Свет тьмы. Свидетель (Ржезач) - страница 36

Хочешь не хочешь, а пришлось учителю высечь его перед всем классом. Положив на стул, он одной рукой схватил его за пояс и туго натянул штаны, а другой, вооружась линейкой, наносил ему здоровые звонкие удары, считая от двух до десяти — смотря по серьезности жалобы и провинности.

Я сижу и любуюсь, я доволен. Сила карает силу, сила карает себя самое. Глаза у Франтика закрыты, он закусил губы. Ни разу не вскрикнул. После пятого удара лицо его багровеет, на лбу набухают жилы и выступает пот. Хоть все кости переломайте, хоть шкуру спустите, Франтик все равно не пикнет.

Остальные сидят, выпучив глаза, каждый очередной удар отзывается в них ощутимой болью. Уже в ту пору я мыслил так, как, собственно, ребенок мыслить не должен. Моего приятеля секли, а мне это доставляло удовольствие. Да обрушились бы на него эти удары, если бы он не учинил хулиганств, на которые я его подбил? У меня такое чувство, будто я сам колочу этого здоровяка, перед которым дрожал и кого вынужден был подкупить взяткой. Однако этак лучше: сейчас его молотит учитель Зимак, а он Франтика обожает, у меня же с Зимаком — неизбывные счеты. Посмотрите-ка на него! Он морщится, будто от боли, и старается эту боль пересилить. Правда, иногда, колотя учеников, он усмехается. Собственно, потехи ради стукнет ученика разок-другой по подставленной ладошке, которую виновный пытается еще и вырвать. Нет, держи, дружок, да это ужалит только, зато, по крайней мере, будешь знать, как себя вести! А вот с Франтиком — другое дело. Это — не мелкие шалости, за них довольно бы надрать и уши, нет, своими проделками он наносит ущерб имуществу и здоровью граждан.

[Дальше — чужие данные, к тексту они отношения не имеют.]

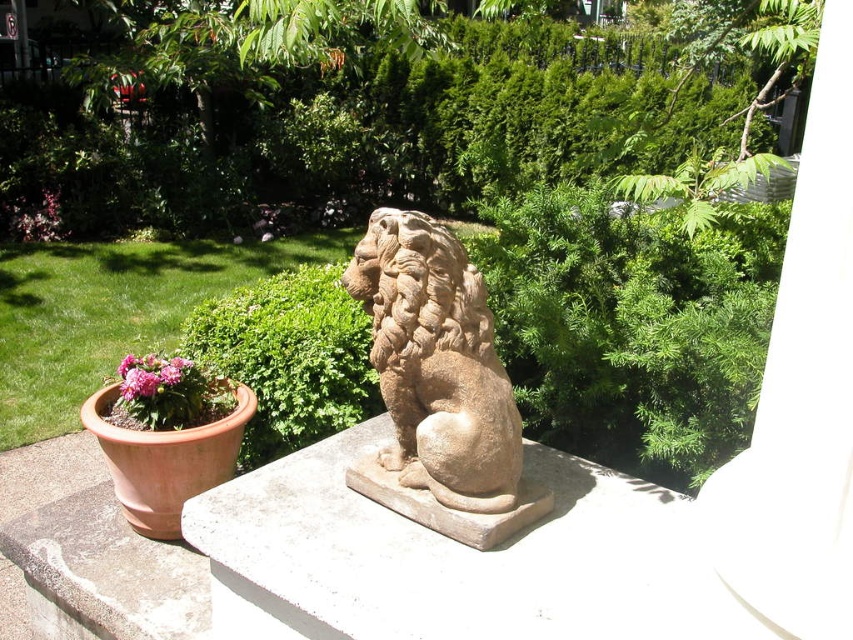 Does point (221, 337) come closer to viewer compared to point (148, 358)?

No.

Who is positioned more to the right, green leafy bush at center or pink matte flower at lower left?

From the viewer's perspective, green leafy bush at center appears more on the right side.

Who is more forward, (346,396) or (151,362)?

Point (151,362)

Find the location of a particular element. The image size is (853, 640). green leafy bush at center is located at coordinates (288, 356).

Is point (462, 342) positioned in front of point (216, 340)?

Yes, it is in front of point (216, 340).

Does brown stone lion at center lie in front of green leafy bush at center?

Yes, brown stone lion at center is closer to the viewer.

Which is behind, point (496, 483) or point (236, 362)?

Positioned behind is point (236, 362).

This screenshot has width=853, height=640. In order to click on brown stone lion at center in this screenshot , I will do `click(438, 387)`.

In the scene shown: Between brown stone lion at center and pink matte flower at lower left, which one is positioned higher?

brown stone lion at center is above.

Between brown stone lion at center and pink matte flower at lower left, which one appears on the right side from the viewer's perspective?

Positioned to the right is brown stone lion at center.

Describe the element at coordinates (438, 387) in the screenshot. I see `brown stone lion at center` at that location.

What are the coordinates of `brown stone lion at center` in the screenshot? It's located at (438, 387). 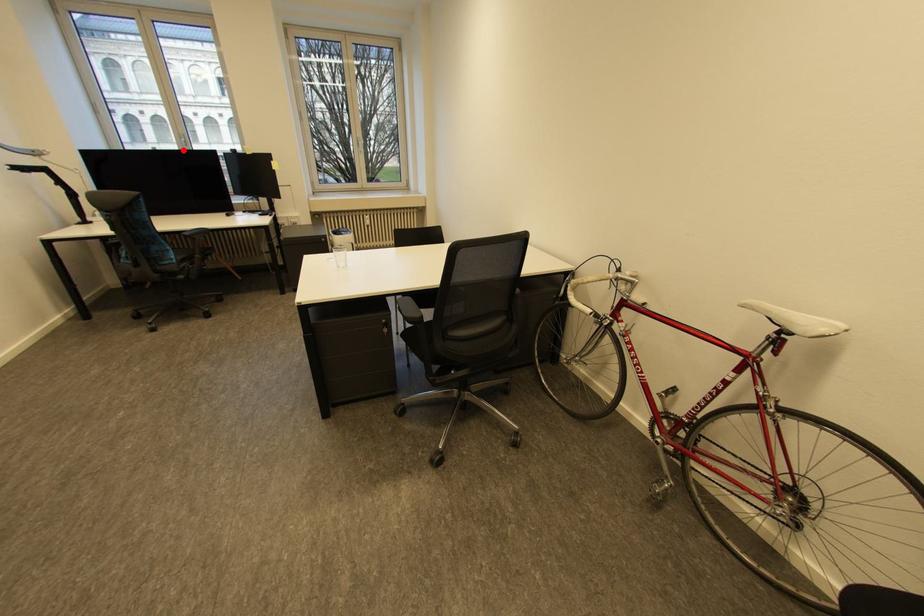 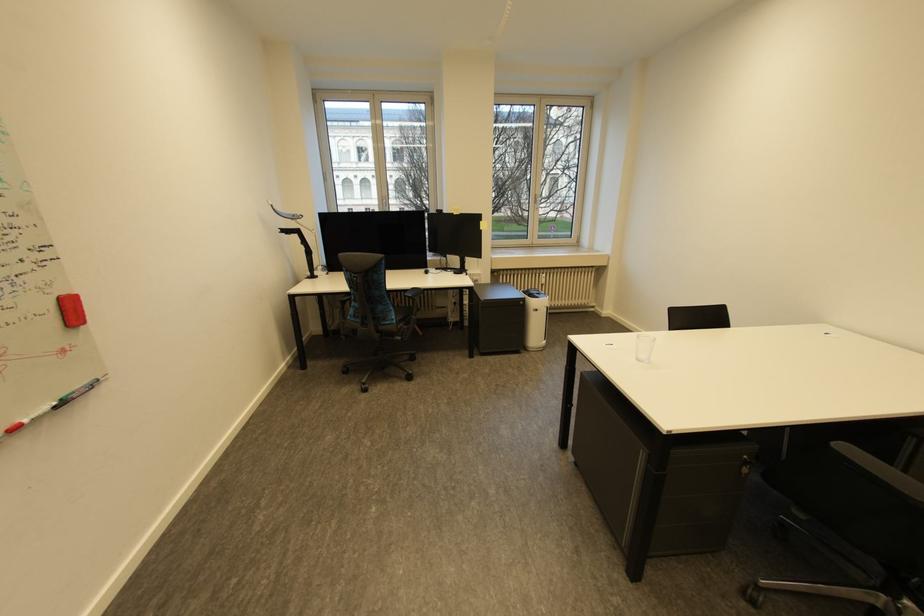 Where in the second image is the point corresponding to the highlighted location from the first image?

(383, 209) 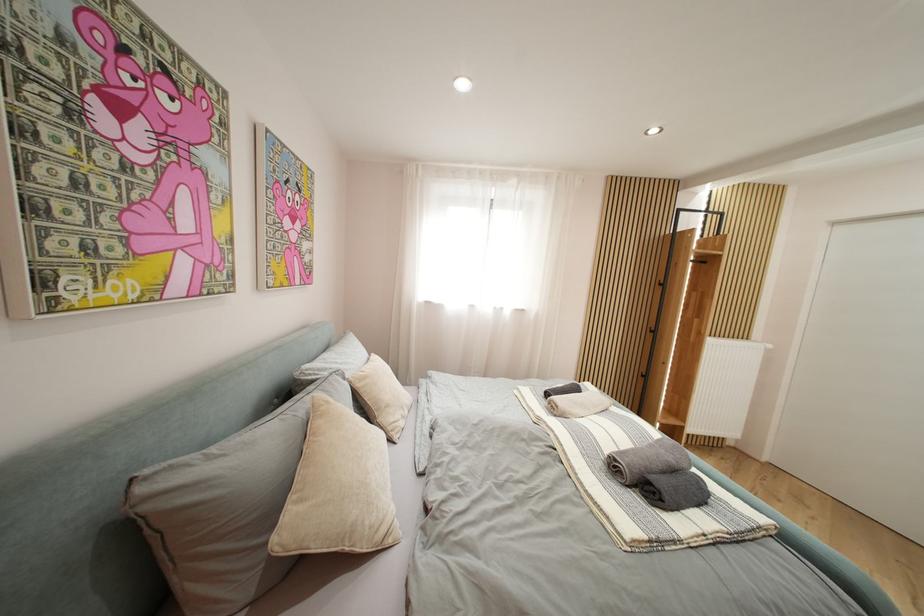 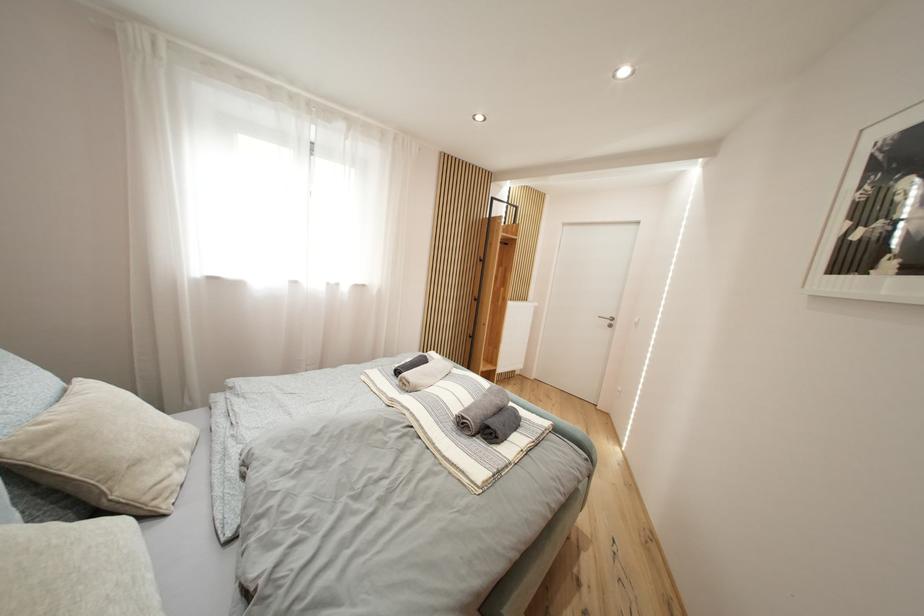 Question: The camera is either moving clockwise (left) or counter-clockwise (right) around the object. The first image is from the beginning of the video and the second image is from the end. Is the camera moving left or right when shooting the video?

Choices:
 (A) Left
 (B) Right

Answer: (A) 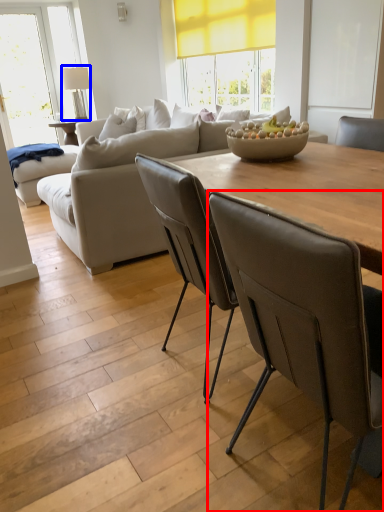 Question: Which object appears closest to the camera in this image, chair (highlighted by a red box) or lamp (highlighted by a blue box)?

Choices:
 (A) chair
 (B) lamp

Answer: (A) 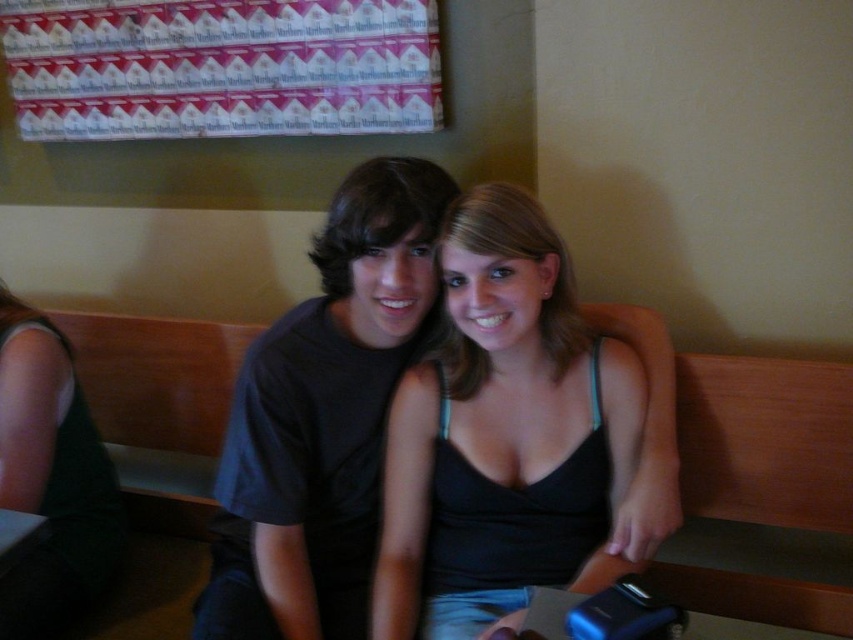 You are standing in the dining area and want to place a small plant between the two points, point (503, 552) and point (260, 621). Based on their positions, which point should the plant be closer to in order to be centered between them?

The plant should be closer to point (260, 621) because point (503, 552) is behind it, so the midpoint between them would be nearer to the front point. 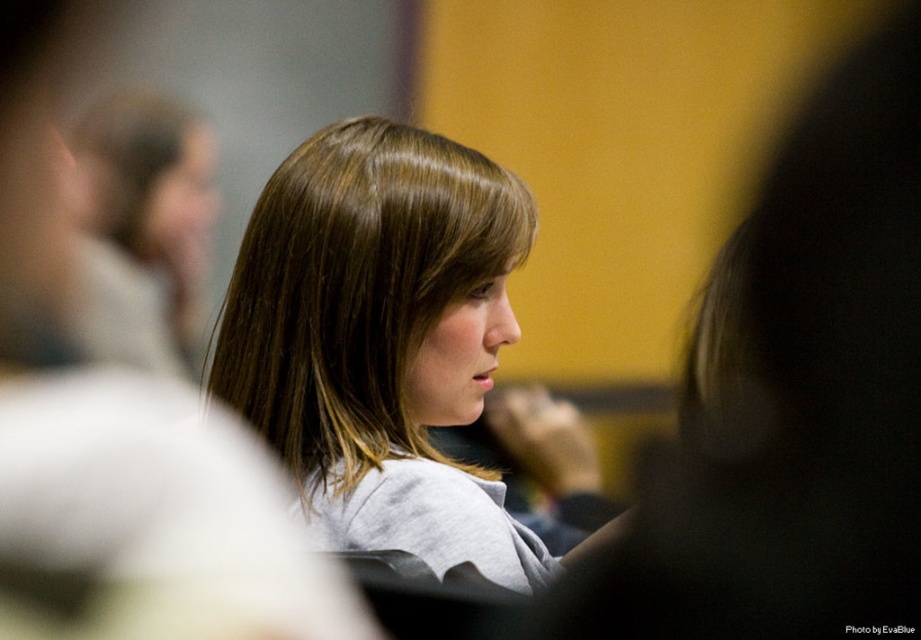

Учитель Зимак не в состоянии этого уразуметь. Изредка по воскресеньям он поет с Франтиком в хоре храма Святого Духа, которым руководит директор школы. Собственно, они с этим парнишкой коллеги-певчие. В костеле Франтик — агнец, а поет — ну прямо как херувим. Да и в школе учитель тоже не может на него пожаловаться, он такой же непоседа, как и все другие, ничуть не больше. Отчего же тогда на улице он ведет себя, словно в него бес вселился? Учитель Зимак никак не может взять этого в толк. Он хмурится, каждый удар — словно нож в сердце, но лупит сосредоточенно и твердо, изгоняя беса. Это — образцовый педагог, любишь не любишь, а провинность должна быть наказана, долг превыше всего, а ежели я тебя еще и люблю, то, желая тебе добра, высеку похлестче, чем кого другого.

Все это я ощущал тогда лучше, чем мог выразить словами. Я изловил их обоих одной ловушкой. Покончив с наказанием, учитель Зимак положил линейку на стол, вынул носовой платок и вытер потные руки и лоб. Они стояли друг против друга, багровые от натуги и напряжения, с которым переносили свои муки.